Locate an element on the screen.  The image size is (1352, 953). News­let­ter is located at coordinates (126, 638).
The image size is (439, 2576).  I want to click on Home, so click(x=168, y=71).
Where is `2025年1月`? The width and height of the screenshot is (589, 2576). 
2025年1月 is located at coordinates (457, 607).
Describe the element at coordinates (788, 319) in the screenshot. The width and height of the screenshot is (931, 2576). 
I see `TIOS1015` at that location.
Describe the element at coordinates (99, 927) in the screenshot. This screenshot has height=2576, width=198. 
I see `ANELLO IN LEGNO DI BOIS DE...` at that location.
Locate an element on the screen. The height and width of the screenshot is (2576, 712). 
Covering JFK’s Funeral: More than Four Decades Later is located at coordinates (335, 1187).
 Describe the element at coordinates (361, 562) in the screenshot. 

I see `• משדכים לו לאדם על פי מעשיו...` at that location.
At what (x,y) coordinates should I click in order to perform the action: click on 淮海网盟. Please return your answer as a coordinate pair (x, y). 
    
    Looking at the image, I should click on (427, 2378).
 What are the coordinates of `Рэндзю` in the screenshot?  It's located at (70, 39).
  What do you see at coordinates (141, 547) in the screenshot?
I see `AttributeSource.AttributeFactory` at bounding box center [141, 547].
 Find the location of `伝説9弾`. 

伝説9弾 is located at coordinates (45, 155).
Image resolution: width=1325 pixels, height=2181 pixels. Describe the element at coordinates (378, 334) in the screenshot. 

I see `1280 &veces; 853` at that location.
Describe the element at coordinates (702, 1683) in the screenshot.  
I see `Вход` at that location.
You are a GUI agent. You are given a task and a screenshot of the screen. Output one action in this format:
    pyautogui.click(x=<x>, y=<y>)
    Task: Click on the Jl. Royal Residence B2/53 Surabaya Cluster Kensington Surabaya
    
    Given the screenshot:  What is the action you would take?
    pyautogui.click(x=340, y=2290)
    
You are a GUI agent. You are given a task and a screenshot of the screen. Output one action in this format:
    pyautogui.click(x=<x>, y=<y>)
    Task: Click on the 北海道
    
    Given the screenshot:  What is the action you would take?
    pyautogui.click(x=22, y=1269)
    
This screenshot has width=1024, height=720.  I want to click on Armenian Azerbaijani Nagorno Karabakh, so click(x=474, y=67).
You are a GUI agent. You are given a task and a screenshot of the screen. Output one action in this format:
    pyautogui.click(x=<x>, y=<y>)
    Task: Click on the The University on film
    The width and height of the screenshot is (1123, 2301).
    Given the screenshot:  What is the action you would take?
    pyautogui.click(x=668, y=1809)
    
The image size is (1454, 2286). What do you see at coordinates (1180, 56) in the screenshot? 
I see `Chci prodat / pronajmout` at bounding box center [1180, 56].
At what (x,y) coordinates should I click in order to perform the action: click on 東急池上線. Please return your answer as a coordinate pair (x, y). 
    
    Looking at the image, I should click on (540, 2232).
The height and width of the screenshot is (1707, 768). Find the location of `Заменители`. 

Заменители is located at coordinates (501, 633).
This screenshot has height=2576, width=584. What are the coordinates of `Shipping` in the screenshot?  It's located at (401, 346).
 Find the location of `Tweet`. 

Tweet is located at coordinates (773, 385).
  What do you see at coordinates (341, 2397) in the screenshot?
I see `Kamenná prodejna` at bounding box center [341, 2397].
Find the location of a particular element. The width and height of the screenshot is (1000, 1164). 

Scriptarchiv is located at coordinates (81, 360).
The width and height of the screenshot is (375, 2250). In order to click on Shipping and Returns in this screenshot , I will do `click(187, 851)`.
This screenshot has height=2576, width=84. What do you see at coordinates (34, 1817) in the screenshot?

WHAT IS EXPECTED
Write the listing out again, word for word.

EXERCISE OUTPUT
Locate an element on the screen.  The image size is (1352, 953). News­let­ter is located at coordinates (126, 638).
The image size is (439, 2576).  I want to click on Home, so click(x=168, y=71).
Where is `2025年1月`? The width and height of the screenshot is (589, 2576). 
2025年1月 is located at coordinates (457, 607).
Describe the element at coordinates (788, 319) in the screenshot. The width and height of the screenshot is (931, 2576). 
I see `TIOS1015` at that location.
Describe the element at coordinates (99, 927) in the screenshot. This screenshot has height=2576, width=198. 
I see `ANELLO IN LEGNO DI BOIS DE...` at that location.
Locate an element on the screen. The height and width of the screenshot is (2576, 712). 
Covering JFK’s Funeral: More than Four Decades Later is located at coordinates (335, 1187).
 Describe the element at coordinates (361, 562) in the screenshot. 

I see `• משדכים לו לאדם על פי מעשיו...` at that location.
At what (x,y) coordinates should I click in order to perform the action: click on 淮海网盟. Please return your answer as a coordinate pair (x, y). 
    
    Looking at the image, I should click on (427, 2378).
 What are the coordinates of `Рэндзю` in the screenshot?  It's located at (70, 39).
  What do you see at coordinates (141, 547) in the screenshot?
I see `AttributeSource.AttributeFactory` at bounding box center [141, 547].
 Find the location of `伝説9弾`. 

伝説9弾 is located at coordinates (45, 155).
Image resolution: width=1325 pixels, height=2181 pixels. Describe the element at coordinates (378, 334) in the screenshot. 

I see `1280 &veces; 853` at that location.
Describe the element at coordinates (702, 1683) in the screenshot.  
I see `Вход` at that location.
You are a GUI agent. You are given a task and a screenshot of the screen. Output one action in this format:
    pyautogui.click(x=<x>, y=<y>)
    Task: Click on the Jl. Royal Residence B2/53 Surabaya Cluster Kensington Surabaya
    
    Given the screenshot:  What is the action you would take?
    pyautogui.click(x=340, y=2290)
    
You are a GUI agent. You are given a task and a screenshot of the screen. Output one action in this format:
    pyautogui.click(x=<x>, y=<y>)
    Task: Click on the 北海道
    
    Given the screenshot:  What is the action you would take?
    pyautogui.click(x=22, y=1269)
    
This screenshot has width=1024, height=720.  I want to click on Armenian Azerbaijani Nagorno Karabakh, so click(x=474, y=67).
You are a GUI agent. You are given a task and a screenshot of the screen. Output one action in this format:
    pyautogui.click(x=<x>, y=<y>)
    Task: Click on the The University on film
    The width and height of the screenshot is (1123, 2301).
    Given the screenshot:  What is the action you would take?
    pyautogui.click(x=668, y=1809)
    
The image size is (1454, 2286). What do you see at coordinates (1180, 56) in the screenshot? 
I see `Chci prodat / pronajmout` at bounding box center [1180, 56].
At what (x,y) coordinates should I click in order to perform the action: click on 東急池上線. Please return your answer as a coordinate pair (x, y). 
    
    Looking at the image, I should click on (540, 2232).
The height and width of the screenshot is (1707, 768). Find the location of `Заменители`. 

Заменители is located at coordinates (501, 633).
This screenshot has height=2576, width=584. What are the coordinates of `Shipping` in the screenshot?  It's located at (401, 346).
 Find the location of `Tweet`. 

Tweet is located at coordinates (773, 385).
  What do you see at coordinates (341, 2397) in the screenshot?
I see `Kamenná prodejna` at bounding box center [341, 2397].
Find the location of a particular element. The width and height of the screenshot is (1000, 1164). 

Scriptarchiv is located at coordinates (81, 360).
The width and height of the screenshot is (375, 2250). In order to click on Shipping and Returns in this screenshot , I will do `click(187, 851)`.
This screenshot has height=2576, width=84. What do you see at coordinates (34, 1817) in the screenshot?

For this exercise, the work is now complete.